This Week’s Good Music

Here’s this week’s playlist, with a special emphasis upon nostalgia:

1. “Mrs. Hippopotamuses’ ” by Relient K

Matt Thiessen sings, “There’s nothing better than knowing where you come from.” I have been feeling ├╝ber nostalgic lately, and this week I spent time reflecting on wonderful memories of growing up in rural Ohio. I remembered great friends from Waverly High School, from church youth group, and all the antics I used to get into with my best friends. Needless to say I had “all the feels” this last week, and this particular song – which is all about growing up in rural Ohio – helped me to foster that nostalgia. When the band shouts out “O-H-I-O” I do too. When Thiessen laments “I wish it didn’t take me all this time to figure it out,” I can relate. You don’t usually appreciate what you have in the moment, it’s not until after it has passed that you look back with fondness.

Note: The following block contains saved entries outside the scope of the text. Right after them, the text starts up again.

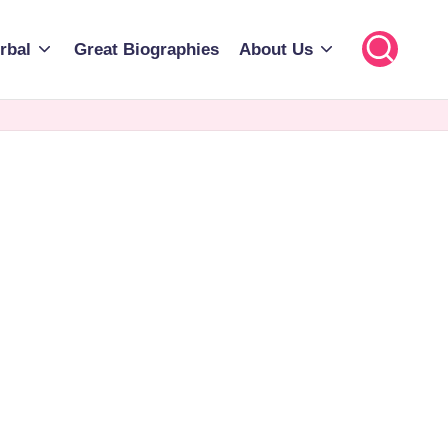
rbal
Great Biographies
About Us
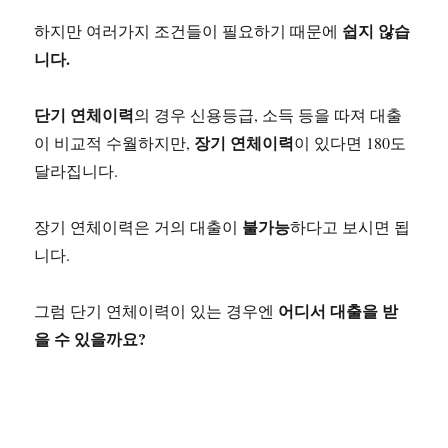
쉽지 않습
하지만 여러가지 조건들이 필요하기 때문에
니다.
단기 연체이력
의 경우 신용등급, 소득 등을 따져 대출
장기 연체이력
이 비교적 수월하지만,
이 있다면 180도
달라집니다.
불가능
장기 연체이력은 거의 대출이
하다고 보시면 됩
니다.
어디서 대출을 받
그럼 단기 연체이력이 있는 경우엔
을 수 있을까요?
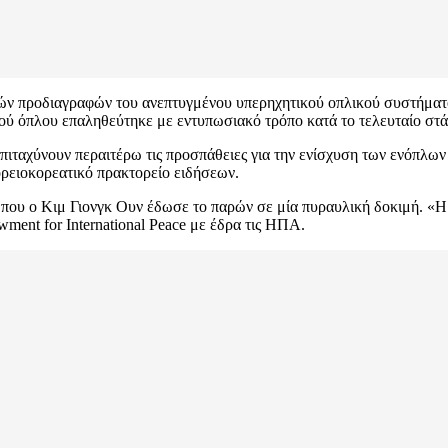
ικών προδιαγραφών του ανεπτυγμένου υπερηχητικού οπλικού συστήμα
ού όπλου επαληθεύτηκε με εντυπωσιακό τρόπο κατά το τελευταίο στά
πιταχύνουν περαιτέρω τις προσπάθειες για την ενίσχυση των ενόπλων
ορειοκορεατικό πρακτορείο ειδήσεων.
0 που ο Κιμ Γιονγκ Ουν έδωσε το παρών σε μία πυραυλική δοκιμή. «Η
ment for International Peace με έδρα τις ΗΠΑ.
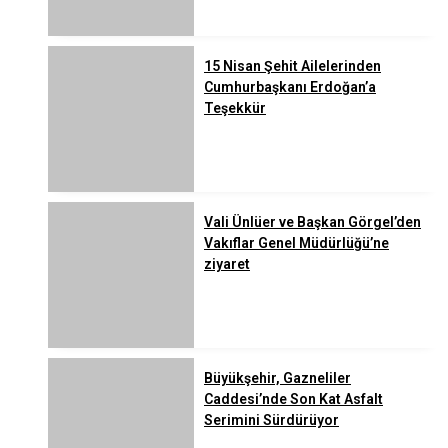
15 Nisan Şehit Ailelerinden
Cumhurbaşkanı Erdoğan’a
Teşekkür
Vali Ünlüer ve Başkan Görgel’den
Vakıflar Genel Müdürlüğü’ne
ziyaret
Büyükşehir, Gazneliler
Caddesi’nde Son Kat Asfalt
Serimini Sürdürüyor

2. “Another Man’s Shoes” by Drew Holcomb & the Neighbors

Drew Holcomb has a great knack for folk and this is just a fantastic song about remembering the troubles and sorrows of others. No one escapes pain and heartache and remembering this allows us to care for one another better. “Everyone’s got their own set of troubles; everyone’s got their own set of blues.” The song is a simple song, but with a powerful message of compassion and sensitivity. It’s a musical reminder of Paul’s emphasis on the commonality of trials (1 Cor. 10:13).

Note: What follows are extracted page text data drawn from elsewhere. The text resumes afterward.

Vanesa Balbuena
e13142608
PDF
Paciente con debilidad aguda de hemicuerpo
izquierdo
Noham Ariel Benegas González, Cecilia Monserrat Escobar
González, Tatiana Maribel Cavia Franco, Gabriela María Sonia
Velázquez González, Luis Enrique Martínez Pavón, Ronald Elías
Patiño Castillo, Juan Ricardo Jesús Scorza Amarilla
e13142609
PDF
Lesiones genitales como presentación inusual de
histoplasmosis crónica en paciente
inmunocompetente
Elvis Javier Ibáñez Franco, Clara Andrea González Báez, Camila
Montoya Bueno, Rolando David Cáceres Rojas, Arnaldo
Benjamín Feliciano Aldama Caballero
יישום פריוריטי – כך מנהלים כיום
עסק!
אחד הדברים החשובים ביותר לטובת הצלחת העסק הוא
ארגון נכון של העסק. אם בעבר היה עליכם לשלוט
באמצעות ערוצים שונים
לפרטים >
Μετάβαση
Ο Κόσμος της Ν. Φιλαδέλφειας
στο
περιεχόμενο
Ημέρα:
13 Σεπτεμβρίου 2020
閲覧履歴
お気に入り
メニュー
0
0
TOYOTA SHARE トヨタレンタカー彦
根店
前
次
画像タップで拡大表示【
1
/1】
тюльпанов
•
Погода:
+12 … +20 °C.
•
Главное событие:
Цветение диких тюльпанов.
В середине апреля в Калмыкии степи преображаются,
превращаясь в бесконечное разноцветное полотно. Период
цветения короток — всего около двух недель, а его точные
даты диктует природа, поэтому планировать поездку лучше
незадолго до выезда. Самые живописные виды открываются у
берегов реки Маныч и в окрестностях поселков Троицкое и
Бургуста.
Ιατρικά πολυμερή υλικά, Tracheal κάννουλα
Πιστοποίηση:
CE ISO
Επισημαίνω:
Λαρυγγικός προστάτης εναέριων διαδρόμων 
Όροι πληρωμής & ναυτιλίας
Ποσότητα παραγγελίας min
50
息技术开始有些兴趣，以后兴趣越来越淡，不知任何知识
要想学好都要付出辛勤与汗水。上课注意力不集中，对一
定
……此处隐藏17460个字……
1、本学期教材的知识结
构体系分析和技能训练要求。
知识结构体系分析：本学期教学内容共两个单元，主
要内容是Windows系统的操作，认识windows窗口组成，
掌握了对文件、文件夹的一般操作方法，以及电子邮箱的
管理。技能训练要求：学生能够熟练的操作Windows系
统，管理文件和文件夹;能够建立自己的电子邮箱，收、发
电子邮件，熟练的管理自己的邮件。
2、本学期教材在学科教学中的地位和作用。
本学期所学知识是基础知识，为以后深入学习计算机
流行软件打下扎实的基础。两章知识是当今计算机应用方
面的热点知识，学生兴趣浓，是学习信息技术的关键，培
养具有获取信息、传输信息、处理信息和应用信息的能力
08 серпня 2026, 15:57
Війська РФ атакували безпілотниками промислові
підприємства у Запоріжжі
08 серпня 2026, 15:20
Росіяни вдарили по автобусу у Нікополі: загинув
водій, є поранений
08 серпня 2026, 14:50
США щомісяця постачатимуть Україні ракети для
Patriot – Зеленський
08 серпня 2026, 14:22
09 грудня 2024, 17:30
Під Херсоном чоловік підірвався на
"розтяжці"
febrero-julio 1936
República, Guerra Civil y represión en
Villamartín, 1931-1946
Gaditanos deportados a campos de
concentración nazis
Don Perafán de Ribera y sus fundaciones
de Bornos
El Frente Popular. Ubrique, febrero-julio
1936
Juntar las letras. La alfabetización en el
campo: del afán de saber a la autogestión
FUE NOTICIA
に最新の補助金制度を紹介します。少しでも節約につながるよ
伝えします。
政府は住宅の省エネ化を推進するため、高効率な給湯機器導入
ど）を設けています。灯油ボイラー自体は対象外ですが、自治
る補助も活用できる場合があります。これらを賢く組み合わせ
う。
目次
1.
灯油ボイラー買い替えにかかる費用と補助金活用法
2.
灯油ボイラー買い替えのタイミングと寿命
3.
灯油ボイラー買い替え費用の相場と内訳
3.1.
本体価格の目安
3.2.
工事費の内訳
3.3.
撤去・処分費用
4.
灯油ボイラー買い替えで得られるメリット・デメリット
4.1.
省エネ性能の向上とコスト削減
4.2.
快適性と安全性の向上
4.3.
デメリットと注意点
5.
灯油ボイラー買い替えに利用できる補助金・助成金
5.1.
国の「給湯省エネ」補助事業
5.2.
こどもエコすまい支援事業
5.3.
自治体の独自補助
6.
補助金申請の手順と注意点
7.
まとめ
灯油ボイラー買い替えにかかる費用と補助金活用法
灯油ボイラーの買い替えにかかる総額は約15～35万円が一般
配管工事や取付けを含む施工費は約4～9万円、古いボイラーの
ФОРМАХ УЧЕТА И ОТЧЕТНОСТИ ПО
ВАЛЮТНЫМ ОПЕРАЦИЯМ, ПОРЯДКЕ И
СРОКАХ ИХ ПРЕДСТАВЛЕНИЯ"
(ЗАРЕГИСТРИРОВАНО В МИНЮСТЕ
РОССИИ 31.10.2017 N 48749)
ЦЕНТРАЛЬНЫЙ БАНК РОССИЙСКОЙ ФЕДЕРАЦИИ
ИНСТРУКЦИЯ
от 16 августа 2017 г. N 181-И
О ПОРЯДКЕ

3. “I’m Gonna Make It Better” by She & Him

This fun duo consists of M. Ward and, actress, Zooey Deschanel. The two met on the set of a film in which Zooey was a main star, and Ward was recording music. They bonded over similar musical interest and after a time began to record the songs that Zooey had privately been writing for years. Their sound is distinct and beautiful. It harkens back to another era. Deschanel’s smokey voice is distinct, and yet reminiscent of 70s soft rock. Volume Two, the record from which this song comes, was received with general praise, debuting at #6 on Billboard 200. It has been called a “jaunty” and full of “confection,” a “spring breeze.” These odd descriptions somehow seem perfectly apt as you listen the record. This song is just one gem, and my choice of it this week was entirely arbitrary. I could have easily chosen “In the Sun” or “Thieves”. This is just a fun and retro album from front to back. It’s got a hint of nostalgia in its sound.

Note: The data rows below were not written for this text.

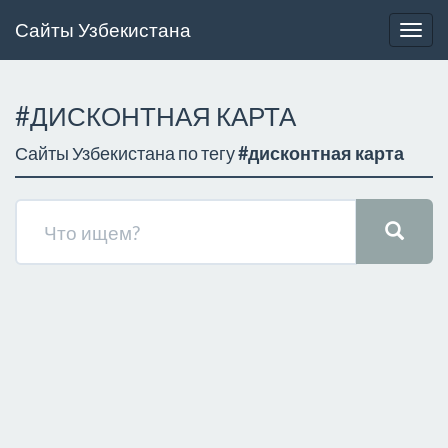
Сайты Узбекистана
Togg
navig
#ДИСКОНТНАЯ КАРТА
Сайты Узбекистана по тегу
#дисконтная карта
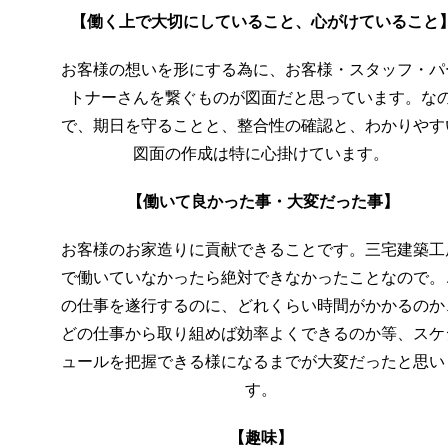
【働く上で大切にしていること、
心がけていること
お客様の想いを形にする為に、お客様・スタッフ・パ
トナーさんを繋ぐものが図面だと思っています。な
で、期日を守ることと、整合性の確認と、わかりやす
図面の作成は特に心掛けています。
【働いて良かった事・大変だった事】
お客様のお家造りに貢献できることです。三宅建築工
で働いていなかったら絶対できなかったことなので。
の仕事を遂行するのに、どれくらい時間がかかるのか
どの仕事から取り組めば効率よくできるのか等、スケ
ュールを把握できる様になるまでが大変だったと思い
す。
【趣味】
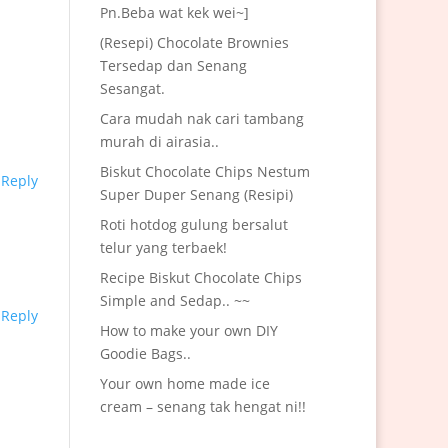
Pn.Beba wat kek wei~]
(Resepi) Chocolate Brownies
Tersedap dan Senang
Sesangat.
Cara mudah nak cari tambang
murah di airasia..
Biskut Chocolate Chips Nestum
Reply
Super Duper Senang (Resipi)
Roti hotdog gulung bersalut
telur yang terbaek!
Recipe Biskut Chocolate Chips
Simple and Sedap.. ~~
Reply
How to make your own DIY
Goodie Bags..
Your own home made ice
cream – senang tak hengat ni!!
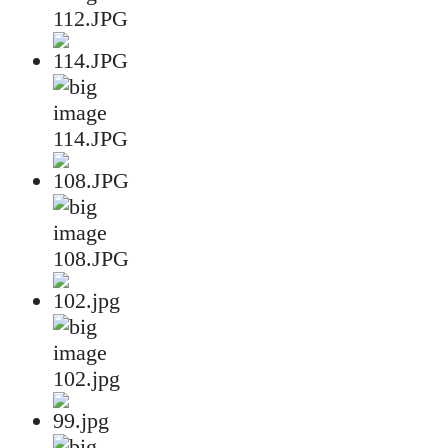
112.JPG
114.JPG
108.JPG
102.jpg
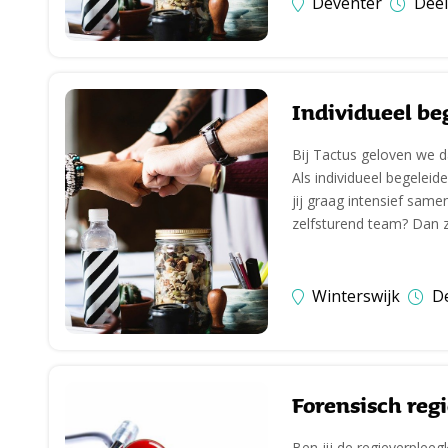
Deventer
Deel
Individueel be
Bij Tactus geloven we da
Als individueel begeleide
jij graag intensief sam
zelfsturend team? Dan zi
Winterswijk
De
Forensisch reg
Ben jij de regieverplee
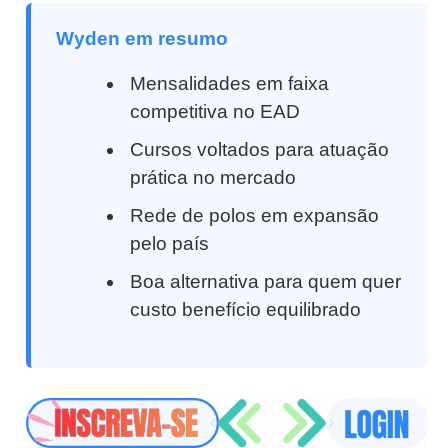
Wyden em resumo
Mensalidades em faixa
competitiva no EAD
Cursos voltados para atuação
prática no mercado
Rede de polos em expansão
pelo país
Boa alternativa para quem quer
custo benefício equilibrado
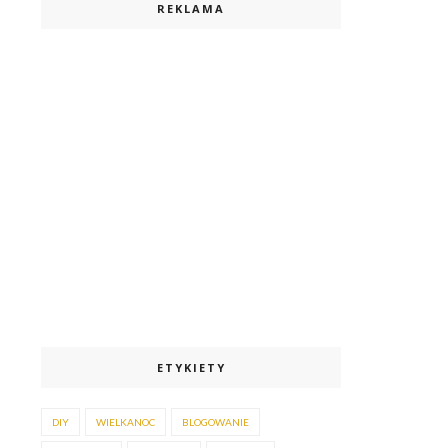
REKLAMA
ETYKIETY
DIY
WIELKANOC
BLOGOWANIE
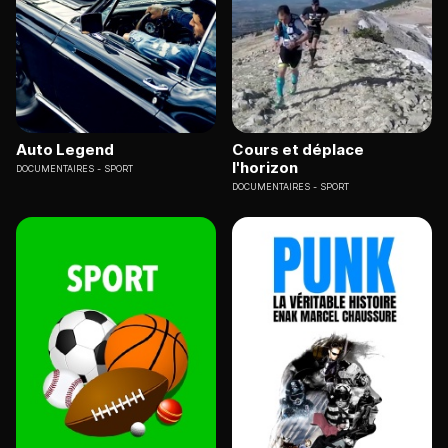
Auto Legend
Cours et déplace
l'horizon
DOCUMENTAIRES
SPORT
DOCUMENTAIRES
SPORT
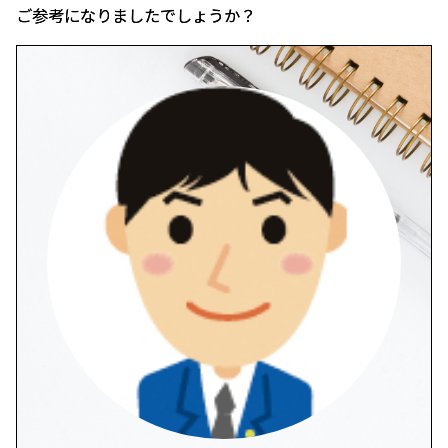
ご参考になりましたでしょうか？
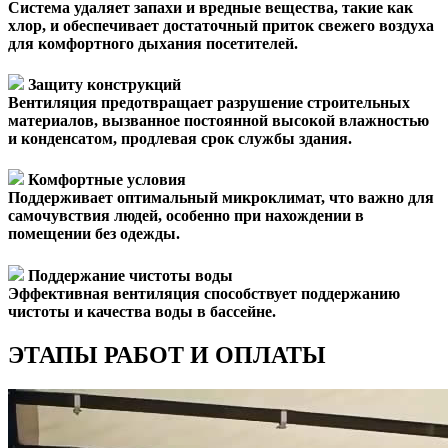
Система удаляет запахи и вредные вещества, такие как
хлор, и обеспечивает достаточный приток свежего воздуха
для комфортного дыхания посетителей.
Защиту конструкций
Вентиляция предотвращает разрушение строительных
материалов, вызванное постоянной высокой влажностью
и конденсатом, продлевая срок службы здания.
Комфортные условия
Поддерживает оптимальный микроклимат, что важно для
самочувствия людей, особенно при нахождении в
помещении без одежды.
Поддержание чистоты воды
Эффективная вентиляция способствует поддержанию
чистоты и качества воды в бассейне.
ЭТАПЫ РАБОТ И ОПЛАТЫ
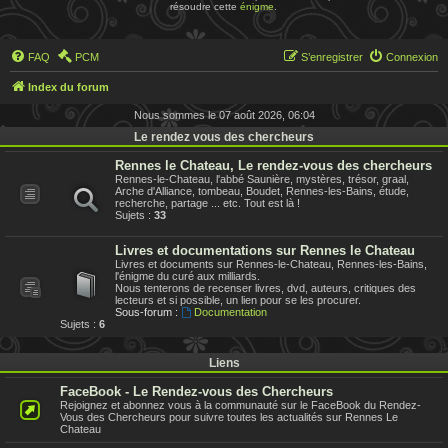
résoudre cette
énigme
.
FAQ
PCM
S’enregistrer
Connexion
Index du forum
Nous sommes le 07 août 2026, 06:04
Le rendez vous des chercheurs
Rennes le Chateau, Le rendez-vous des chercheurs
Rennes-le-Chateau, l'abbé Saunière, mystères, trésor, graal,
Arche d'Alliance, tombeau, Boudet, Rennes-les-Bains, étude,
recherche, partage ... etc. Tout est là !
Sujets :
33
Livres et documentations sur Rennes le Chateau
Livres et documents sur Rennes-le-Chateau, Rennes-les-Bains,
l'énigme du curé aux milliards.
Nous tenterons de recenser livres, dvd, auteurs, critiques des
lecteurs et si possible, un lien pour se les procurer.
Sous-forum :
Documentation
Sujets :
6
Liens
FaceBook - Le Rendez-vous des Chercheurs
Rejoignez et abonnez vous à la communauté sur le FaceBook du Rendez-
Vous des Chercheurs pour suivre toutes les actualités sur Rennes Le
Chateau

4. “Hold Onto Jesus” by The O.C. Supertones

The Supertones were a Christian ska band from Orange County, CA (hence the O.C.), popular in the 90’s. This song, however, is not a ska song. In fact, much of Hi-Fi Revival, the sixth studio album from the band, was overall a more stripped down sound. The horns on this album, and this track in particular, add color but are not dominant. This is a heart-felt worship song which serves as a musical reflection on Philippians 3:8-10. I’ve particularly needed this song this week. I stumbled onto again in shuffling through music, but it hit me at the right time and was such an encouragement to me in a long and disappointing week. “Hold onto Jesus. Tell Him everything, your dreams and troubles.”

5. “Today is in My Way” by MxPx

When I saw Mike Herrera on the reality show Fixer Upper I geeked out a bit. Krista and I love to watch the home remodeling show, and I loved MxPx when I was in high school. So, it was a colliding of worlds for me this last Tuesday. Seeing him on the show, however, inspired me to go back and listen to the bands early records. Life in General, the band’s third album, was a smashing success and remains one of their best (IMO). In honor of its 2oth anniversary, the band re-recorded the album and released it afresh in 2016. “Today is in My Way” is a simple pop-punk song, with a great bass line, that highlights the struggle of moving on from a break-up. “How will I get through tomorrow, if I can’t make it through today.” This of course is an important warning for me not to spend too long stuck in remembering the past. “What’s done is done and in the past,” Hererra sings. I can remember the past with fondness, but I don’t want to get stuck there or I won’t be able to move on.